*** DATA RECORDS ***
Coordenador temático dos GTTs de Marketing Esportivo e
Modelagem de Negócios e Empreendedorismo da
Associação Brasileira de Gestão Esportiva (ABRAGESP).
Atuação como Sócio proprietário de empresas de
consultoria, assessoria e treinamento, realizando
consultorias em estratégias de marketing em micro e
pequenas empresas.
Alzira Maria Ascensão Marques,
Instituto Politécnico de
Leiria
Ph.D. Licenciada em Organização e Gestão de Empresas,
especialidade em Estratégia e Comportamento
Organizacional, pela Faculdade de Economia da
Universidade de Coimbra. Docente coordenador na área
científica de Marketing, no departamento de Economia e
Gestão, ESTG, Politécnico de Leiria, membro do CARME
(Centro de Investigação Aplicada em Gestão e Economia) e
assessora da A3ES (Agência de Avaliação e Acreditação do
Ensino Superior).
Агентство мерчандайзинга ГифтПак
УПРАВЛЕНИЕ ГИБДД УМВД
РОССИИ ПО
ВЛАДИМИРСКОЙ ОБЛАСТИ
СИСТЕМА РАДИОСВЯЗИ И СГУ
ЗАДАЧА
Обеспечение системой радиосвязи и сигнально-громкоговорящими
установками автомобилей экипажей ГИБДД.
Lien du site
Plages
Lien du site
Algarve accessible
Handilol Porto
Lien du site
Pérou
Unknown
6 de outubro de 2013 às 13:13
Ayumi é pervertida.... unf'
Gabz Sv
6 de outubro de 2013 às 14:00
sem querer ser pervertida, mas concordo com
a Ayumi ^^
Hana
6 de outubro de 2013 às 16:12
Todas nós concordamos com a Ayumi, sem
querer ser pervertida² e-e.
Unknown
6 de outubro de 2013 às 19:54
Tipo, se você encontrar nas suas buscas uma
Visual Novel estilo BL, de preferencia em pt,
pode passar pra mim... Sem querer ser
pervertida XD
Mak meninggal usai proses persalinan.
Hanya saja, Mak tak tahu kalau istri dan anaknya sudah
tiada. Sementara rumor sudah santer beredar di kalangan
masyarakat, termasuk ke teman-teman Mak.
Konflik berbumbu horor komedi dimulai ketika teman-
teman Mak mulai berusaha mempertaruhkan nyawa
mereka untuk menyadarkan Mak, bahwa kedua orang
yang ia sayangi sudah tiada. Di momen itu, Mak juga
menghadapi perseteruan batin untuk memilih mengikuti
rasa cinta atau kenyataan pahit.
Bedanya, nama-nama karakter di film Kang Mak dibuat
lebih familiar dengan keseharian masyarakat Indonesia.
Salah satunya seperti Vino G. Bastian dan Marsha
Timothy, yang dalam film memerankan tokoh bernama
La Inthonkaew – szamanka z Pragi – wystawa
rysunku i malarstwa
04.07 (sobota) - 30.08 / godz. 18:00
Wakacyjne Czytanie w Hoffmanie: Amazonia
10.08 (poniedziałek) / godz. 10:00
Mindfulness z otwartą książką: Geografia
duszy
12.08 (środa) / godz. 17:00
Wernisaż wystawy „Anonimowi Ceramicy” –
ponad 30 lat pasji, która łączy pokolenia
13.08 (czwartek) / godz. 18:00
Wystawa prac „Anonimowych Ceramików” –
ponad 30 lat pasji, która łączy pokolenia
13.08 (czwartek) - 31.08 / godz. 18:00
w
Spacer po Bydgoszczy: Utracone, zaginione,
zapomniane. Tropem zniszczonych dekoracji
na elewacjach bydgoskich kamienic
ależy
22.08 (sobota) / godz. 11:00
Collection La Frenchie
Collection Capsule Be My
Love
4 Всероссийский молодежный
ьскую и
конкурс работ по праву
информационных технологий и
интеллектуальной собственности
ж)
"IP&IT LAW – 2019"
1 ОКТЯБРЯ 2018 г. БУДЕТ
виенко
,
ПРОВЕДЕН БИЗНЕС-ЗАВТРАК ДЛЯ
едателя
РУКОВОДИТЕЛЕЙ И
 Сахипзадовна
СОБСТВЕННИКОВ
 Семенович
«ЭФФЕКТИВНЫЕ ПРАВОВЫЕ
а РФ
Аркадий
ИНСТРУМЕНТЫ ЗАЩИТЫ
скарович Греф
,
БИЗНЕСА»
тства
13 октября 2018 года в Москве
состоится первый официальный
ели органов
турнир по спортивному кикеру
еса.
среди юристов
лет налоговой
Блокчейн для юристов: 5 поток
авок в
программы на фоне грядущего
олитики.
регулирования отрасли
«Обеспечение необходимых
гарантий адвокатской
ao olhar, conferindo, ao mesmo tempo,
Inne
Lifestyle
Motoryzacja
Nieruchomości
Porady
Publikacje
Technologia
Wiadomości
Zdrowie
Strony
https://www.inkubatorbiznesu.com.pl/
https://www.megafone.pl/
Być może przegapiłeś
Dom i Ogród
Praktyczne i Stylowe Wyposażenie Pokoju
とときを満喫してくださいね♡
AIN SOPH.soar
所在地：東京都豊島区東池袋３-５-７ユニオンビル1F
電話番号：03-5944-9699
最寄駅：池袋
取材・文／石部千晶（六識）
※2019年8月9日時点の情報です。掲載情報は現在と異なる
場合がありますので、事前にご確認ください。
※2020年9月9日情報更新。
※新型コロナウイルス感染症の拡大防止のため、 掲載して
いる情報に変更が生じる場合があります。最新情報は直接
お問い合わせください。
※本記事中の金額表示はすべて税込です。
***
# WORK REQUIRED
Beginning at the line above that contains "Associação Brasileira de", return each line exactly through the line that contains "Tipo, se você encontrar nas suas buscas uma", and no others.

# SOLUTION BELOW
Associação Brasileira de Gestão Esportiva (ABRAGESP).
Atuação como Sócio proprietário de empresas de
consultoria, assessoria e treinamento, realizando
consultorias em estratégias de marketing em micro e
pequenas empresas.
Alzira Maria Ascensão Marques,
Instituto Politécnico de
Leiria
Ph.D. Licenciada em Organização e Gestão de Empresas,
especialidade em Estratégia e Comportamento
Organizacional, pela Faculdade de Economia da
Universidade de Coimbra. Docente coordenador na área
científica de Marketing, no departamento de Economia e
Gestão, ESTG, Politécnico de Leiria, membro do CARME
(Centro de Investigação Aplicada em Gestão e Economia) e
assessora da A3ES (Agência de Avaliação e Acreditação do
Ensino Superior).
Агентство мерчандайзинга ГифтПак
УПРАВЛЕНИЕ ГИБДД УМВД
РОССИИ ПО
ВЛАДИМИРСКОЙ ОБЛАСТИ
СИСТЕМА РАДИОСВЯЗИ И СГУ
ЗАДАЧА
Обеспечение системой радиосвязи и сигнально-громкоговорящими
установками автомобилей экипажей ГИБДД.
Lien du site
Plages
Lien du site
Algarve accessible
Handilol Porto
Lien du site
Pérou
Unknown
6 de outubro de 2013 às 13:13
Ayumi é pervertida.... unf'
Gabz Sv
6 de outubro de 2013 às 14:00
sem querer ser pervertida, mas concordo com
a Ayumi ^^
Hana
6 de outubro de 2013 às 16:12
Todas nós concordamos com a Ayumi, sem
querer ser pervertida² e-e.
Unknown
6 de outubro de 2013 às 19:54
Tipo, se você encontrar nas suas buscas uma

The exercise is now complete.